We mistakenly claim that Christ’s words here are euphemistic. Same as when He claimed that Lazarus was “asleep.” We say that Jesus said “asleep” but meant “dead.” He said one thing but meant another; to be nice, I suppose. He didn’t want to upset His disciples.

But Jesus wasn’t saying one thing, and meaning another; He was saying one thing which equated to another. He claimed Lazarus was asleep. He also claimed that Lazarus was dead. He wasn’t being cute, and He wasn’t lying. Both were true. To prove that Jesus had the ability to wake the dead, or raise the sleeping, He commanded Lazarus to life. Then Lazarus was both awake, and alive. Both true.

The use of euphemism surely does happen in Scripture. When Ruth lays next to Boaz’s “feet,” the reader may properly assume the text is not talking about Boaz’s feet. Sorry if that makes you squirm. Boaz and Ruth were honorable before God.

But Jesus makes two claims that would be unwise to mistake for euphemism. The first I have already mentioned. Jesus Christ takes great pains to instruct His disciples to eat His flesh and drink His blood. Many disciples leave Him, but He does not stop them and say, “Hey, relax people. I was speaking euphemistically. Don’t worry about it. I meant something else entirely… ha ha ha… and nobody will figure it out till the Protestants in the mid 1500’s finally put it together.”

The second example is of new birth, which Jesus discusses with Nicodemus in John chapter 3. When Jesus says that a man must be born again, Nicodemus nearly chokes on his chin. How can a man be born again? How can these things be?
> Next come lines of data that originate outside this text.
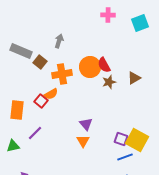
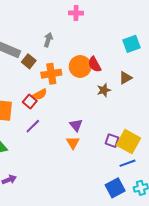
pink cross: (108, 15) -> (76, 13), moved
cyan square: (140, 23) -> (132, 44), moved
brown star: (109, 82) -> (104, 90), moved
purple line: (35, 133) -> (33, 126), moved
blue line: (125, 157) -> (127, 163), moved

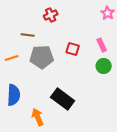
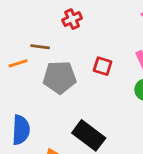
orange line: (12, 58) -> (18, 63), moved

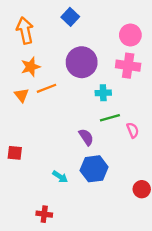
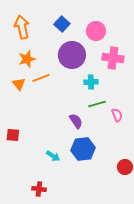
blue square: (70, 17) -> (62, 24), moved
pink circle: (130, 35) -> (96, 31), moved

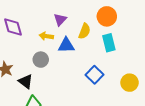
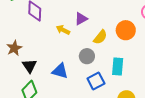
cyan rectangle: (109, 43) -> (118, 66), moved
blue triangle: (66, 45) -> (60, 71), moved
gray circle: (41, 60) -> (87, 56), moved

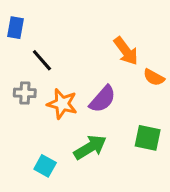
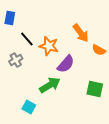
gray cross: (25, 93) -> (16, 60), turned -32
orange star: (62, 104) -> (49, 46), moved
green arrow: (90, 147) -> (50, 85), moved

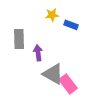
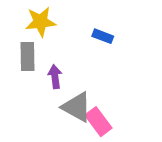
yellow star: (52, 15) -> (40, 22), moved, size x1.5

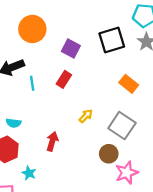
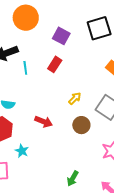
red arrow: (52, 141) -> (44, 122), turned 96
brown circle: (109, 154) -> (81, 125), moved

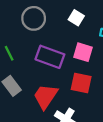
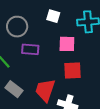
purple rectangle: (50, 57) -> (30, 49), moved, size x0.7

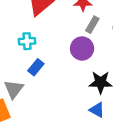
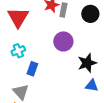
gray rectangle: (92, 25) -> (63, 10), moved

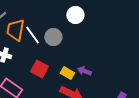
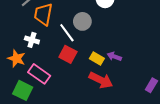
white line: (32, 35) -> (67, 33), moved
Jesus answers:

“Are you the teacher of Israel and yet you do not understand these things? Truly, truly I say to you, we speak of what we know, and bear witness to what we have seen, but you do not receive our testimony. I fI have told you earthly things and you do not believe, how can you believe if I tell you heavenly things?”
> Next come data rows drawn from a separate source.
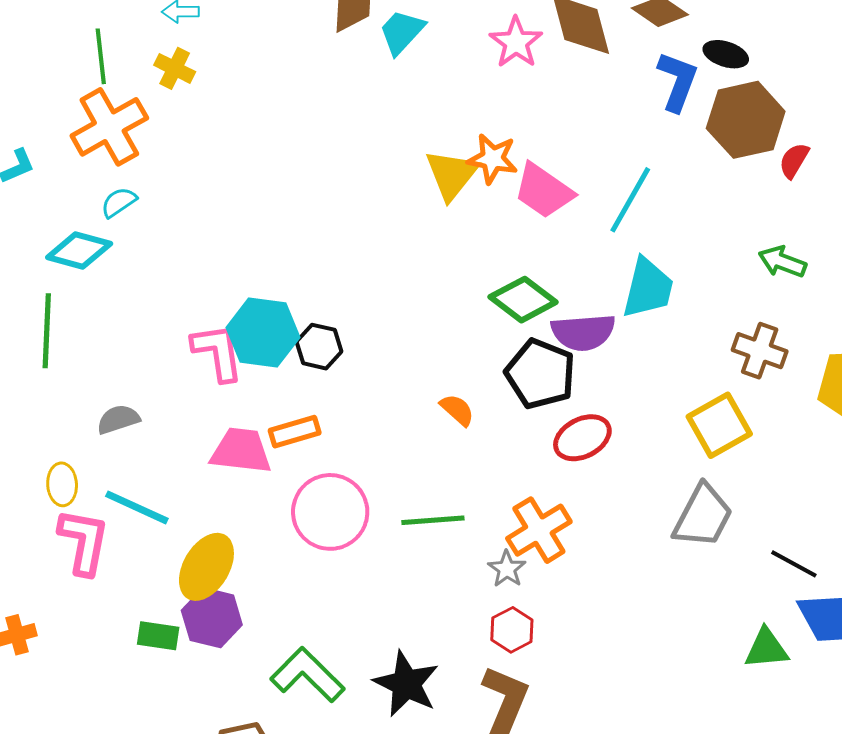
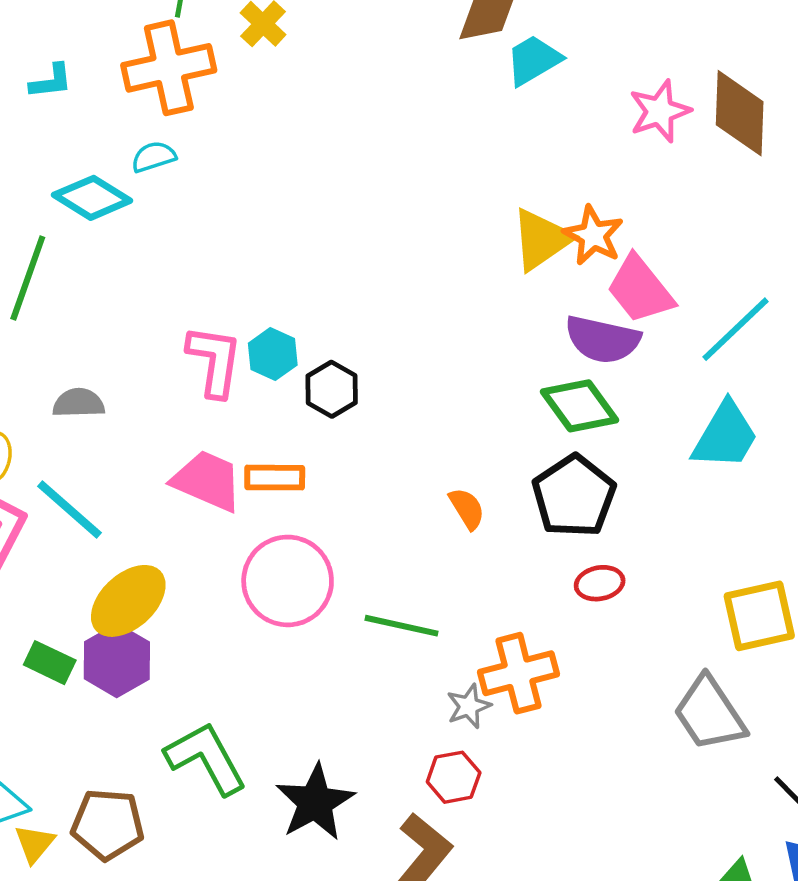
purple semicircle: (583, 332) -> (603, 339), moved
cyan hexagon: (263, 333) -> (273, 354), size x0.6
red ellipse: (582, 438) -> (600, 583), size x0.7
gray trapezoid: (703, 516) -> (709, 714), turned 102

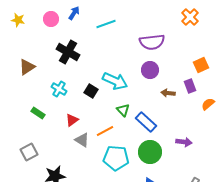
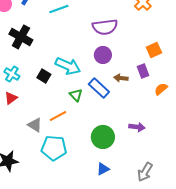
red triangle: (72, 120) -> (11, 98), moved
blue rectangle: (146, 122) -> (99, 88), moved
cyan pentagon: (116, 158) -> (54, 148), moved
Jesus therefore insists that a man actually does have to be born by water, and of Spirit. One does not substitute the other. They both must be true.

Opening Our Definition of Sacrament

We ought to then change our definition of sacrament, from “Sacrament is nothing more than an earthly sign of a heavenly truth” to “Sacrament is at least an earthly sign of a heavenly truth.”
Otherwise, what we do is make Christ’s words euphemism, rather than profound supernatural truth.

If we can believe that so-and-so from our congregation was healed miraculously from cancer, or that so-and-so is possessed by the Spirit when they make a prophecy to us, or that our prayer language is Spirit mutterings; why do we insist that our sacraments are “nothing more?”